Artistically, terracotta is the medium where many ideas were first experimented upon before they were committed to stone. At the same time, many terracotta artefacts were used in ephemeral rituals and then discarded; their study thus permits an insight into those aspects of religious worship little studied by art-history where the emphasis has been on grand monuments of more durable materials like stone. Inexpensive and easily replaced, terracottas are by their very nature a source for a unique telling of a more personal history, reflective of a shared trans-cultural history of religious cults as worshipped in peoples' homes rather than what is evidenced from grand stone statuary alone.
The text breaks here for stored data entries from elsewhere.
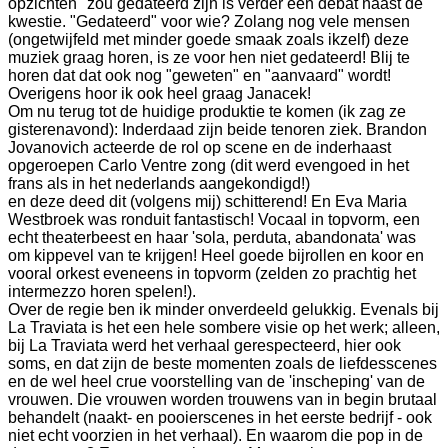
opzichten" zou gedateerd zijn is verder een debat naast de
kwestie. "Gedateerd" voor wie? Zolang nog vele mensen
(ongetwijfeld met minder goede smaak zoals ikzelf) deze
muziek graag horen, is ze voor hen niet gedateerd! Blij te
horen dat dat ook nog "geweten" en "aanvaard" wordt!
Overigens hoor ik ook heel graag Janacek!
Om nu terug tot de huidige produktie te komen (ik zag ze
gisterenavond): Inderdaad zijn beide tenoren ziek. Brandon
Jovanovich acteerde de rol op scene en de inderhaast
opgeroepen Carlo Ventre zong (dit werd evengoed in het
frans als in het nederlands aangekondigd!)
en deze deed dit (volgens mij) schitterend! En Eva Maria
Westbroek was ronduit fantastisch! Vocaal in topvorm, een
echt theaterbeest en haar 'sola, perduta, abandonata' was
om kippevel van te krijgen! Heel goede bijrollen en koor en
vooral orkest eveneens in topvorm (zelden zo prachtig het
intermezzo horen spelen!).
Over de regie ben ik minder onverdeeld gelukkig. Evenals bij
La Traviata is het een hele sombere visie op het werk; alleen,
bij La Traviata werd het verhaal gerespecteerd, hier ook
soms, en dat zijn de beste momenten zoals de liefdesscenes
en de wel heel crue voorstelling van de 'inscheping' van de
vrouwen. Die vrouwen worden trouwens van in begin brutaal
behandelt (naakt- en pooierscenes in het eerste bedrijf - ook
niet echt voorzien in het verhaal). En waarom die pop in de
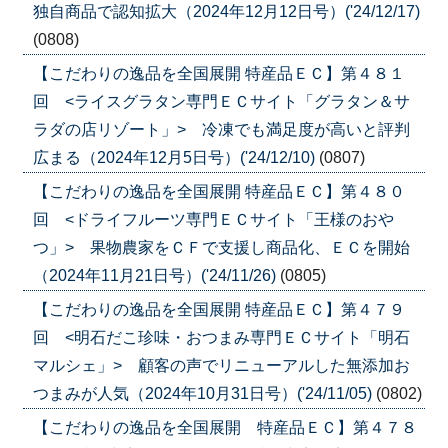
独自商品で認知拡大（2024年12月12日号）('24/12/17)
(0808)
【こだわりの逸品を全国展開 特産品ＥＣ】第４８１
回 <ライスグラタン専門ＥＣサイト「グラタン＆サ
ラダの店リゾート」> 冷凍でも満足度が高いと評判
広まる（2024年12月5日号）('24/12/10)
(0807)
【こだわりの逸品を全国展開 特産品ＥＣ】第４８０
回 <ドライフルーツ専門ＥＣサイト「王様のおや
つ」> 果物農家をＣＦで支援し商品化、ＥＣを開始
（2024年11月21日号）('24/11/26)
(0805)
【こだわりの逸品を全国展開 特産品ＥＣ】第４７９
回 <明石だこ珍味・おつまみ専門ＥＣサイト「明石
マルシェ」> 顧客の声でリニューアルした無添加お
つまみが人気（2024年10月31日号）('24/11/05)
(0802)
【こだわりの逸品を全国展開 特産品ＥＣ】第４７８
Naman P. Ahuja is Associate Professor of Ancient Indian Art and Architecture at Jawaharlal Nehru University, New Delhi, where his research and graduate teaching focus on Indian iconography, sculpture, temple architecture and Sultanate period painting. He currently holds a Nehru Fellowship at the Nehru Memorial Museum and Library, Teen Murti House. Previously he was a Fellow at the Ashmolean Museum, Oxford, where he authored a catalogue of the museum's collection of Ancient Indian antiquities. From 2001 to 2002 he was Curator of Indian sculpture in the Department of Oriental Antiquities at the British Museum, London. He was lecturer of the MA program on the Religious Fine and Decorative Arts of India at SOAS (School of Oriental and African Studies, London University) from 1998 to 2000 and Tutor of the SOAS / Christie's and latterly the British Museum's Diploma in Indian Art. He has curated several exhibitions in India and abroad on themes ranging from Ancient to modern Art. Some of his publications include: 'Divine Presence, The Arts of India and the Himalayas' (Five continents editions, Milan, 2003) which was translated into Catalan and Spanish, "Changing Gods, Enduring Rituals: Observations on Early Indian Religion as seen through Terracotta Imagery c. 200 BC - AD 200", in 'South Asian Archaeology', Paris, 2001, and, 'Ramkinkar Through the Eyes of Devi Prasad' (Delhi, 2007).